歳三たちはさぞ驚き、興奮したことでしょう。
歳三はなんとトップバッターです。
対する相手は、藤堂平助。
秋山香乃さんの小説『歳三 往きてまた』では冒頭にこの場面が出てきます。
少し長いですが、歳三と藤堂の立ち姿がとても素敵に描かれていますので紹介します。
会津側からため息が漏れた。どちらも容姿が傑出していたからだ。艶やかで豊かな黒髪に白い肌の対比なら、主君容保の貴族的で優美な姿を見慣れていてもいたが、土方には加えて野性味を帯びた獣のようなしなやかさがあった。一方の藤堂は、物静かな顔立ちに澄んだ瞳が爽やかな印象を残す青年だ。 『歳三 往きてまた』より
ちなみに2番以降は、以下のようなメンバーでした。
- 永倉新八vs斎藤一
- 平山五郎vs佐伯又三郎
- 山南敬助vs沖田総司
- 川島勝司(棒術)
- 佐々木愛次郎 佐々木内蔵之丞(柔術)
歳三、組織作りをする
身分を問わず、腕の確かなものなら入隊できるといううわさが広がり、壬生浪士組に入隊する隊士はどんどん増えていきます。

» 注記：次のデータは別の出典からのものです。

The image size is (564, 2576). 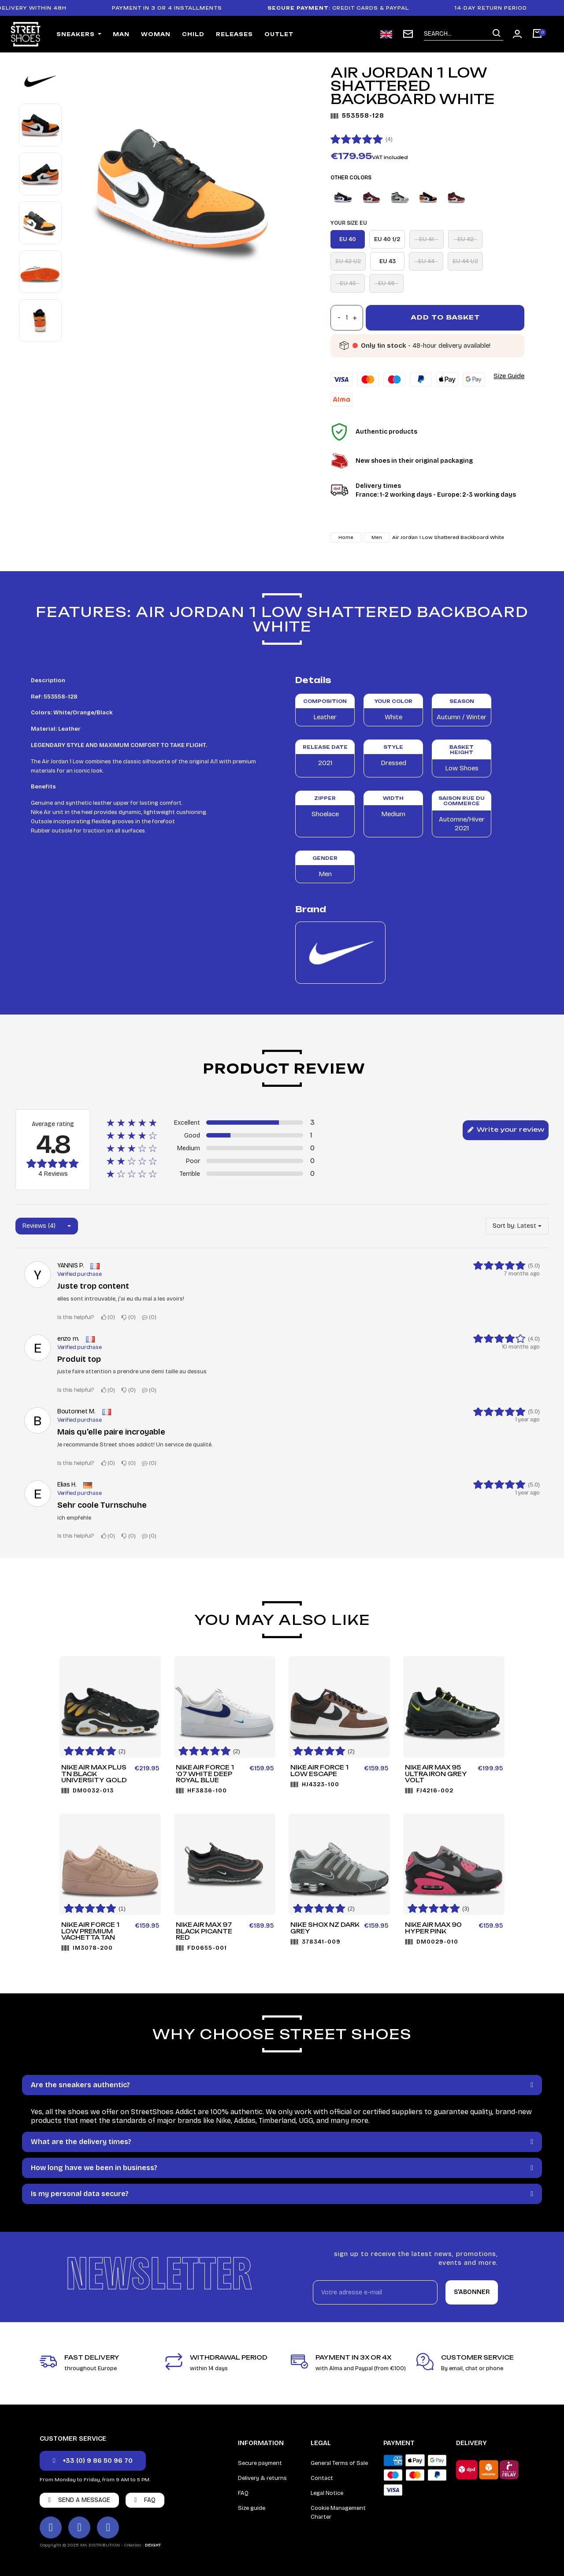 What do you see at coordinates (243, 2493) in the screenshot?
I see `FAQ` at bounding box center [243, 2493].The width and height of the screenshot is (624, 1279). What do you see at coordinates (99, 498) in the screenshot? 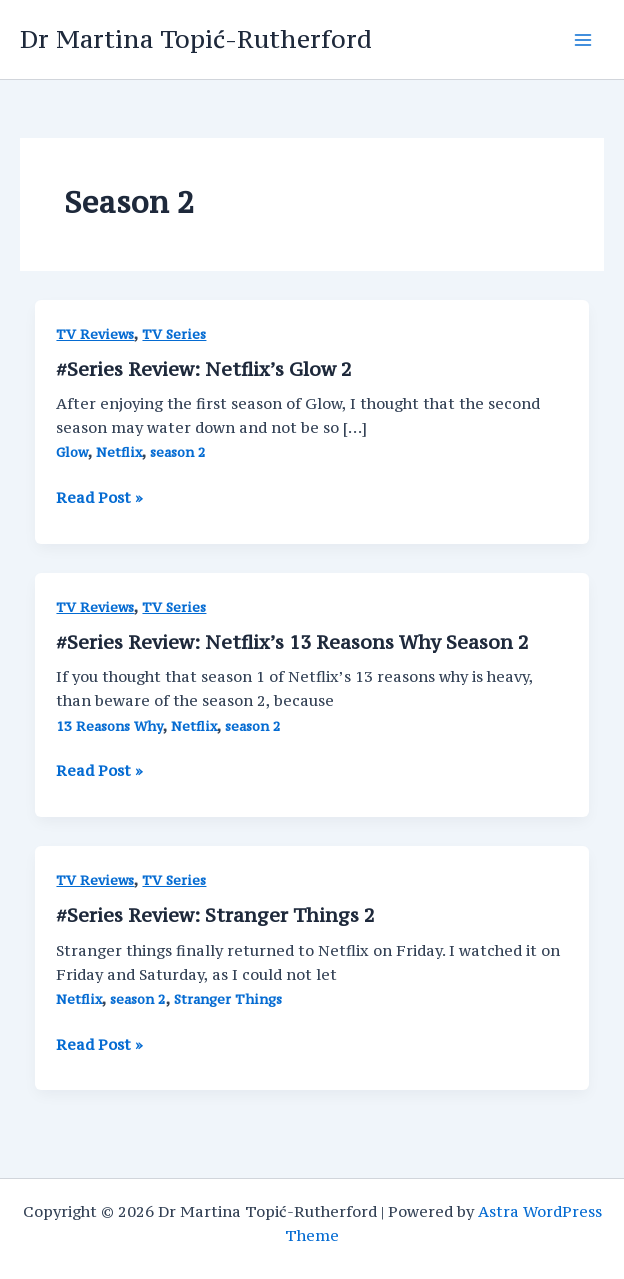
I see `Read Post »` at bounding box center [99, 498].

歳三は、壬生浪士組が烏合の衆にならないためにもしっかりした組織体系が必要だと考えます。
多摩にいたころ、秘伝の石田散薬を作るための薬草を取るとき、多くの人を使って効率よく仕事をするすべを知っていた歳三は、組織とその命令系統がいかに大事かを知っていました。
近藤や物知りの山南らと検討を重ね、作り上げた組織の主な役職がこちら。
局長:芹沢鴨 新見錦 近藤勇
副長:山南敬助 土方歳三
副長助勤:沖田総司 永倉新八 原田左之助 藤堂平助 井上源三郎 平山五郎 野口健司 平間重助 斎藤一 尾形俊太郎 山崎丞(すすむ) 谷三十郎 松原忠司 安藤早太郎
調役:島田魁 川島勝司 林信太郎
勘定方:岸島芳太郎 尾関弥四郎 河合耆三郎 酒井兵庫
(太字が試衛館からのメンバーです)
命令系統は局長から副長へ、副長から助勤以下へ下ります。
つまり、直接命令するのは副長の山南と歳三ということです。
歳三は、実戦に対する部隊を直接指揮するという最適のポストを確保したのです。
隊を引き締める最強のルール局中法度
新選組を語るうえで有名なのは、厳しい罰を定めた局中法度です。
永倉新八が残した『新撰組顛末記』では、「禁令」として以下のように定められたと記されています。
第一 士道に背くこと
第二 局を脱すること
第三 勝手に金策をいたすこと
第四 勝手に訴訟をとりあつかうこと
この四箇条をそむくときは切腹をもうしつくること、またこの宣告は同志の面前でもうしわたすこと
(局中法度という言葉は、実は子母澤寛さんが『新選組始末記』の中で、この条文を整理して編集したものです)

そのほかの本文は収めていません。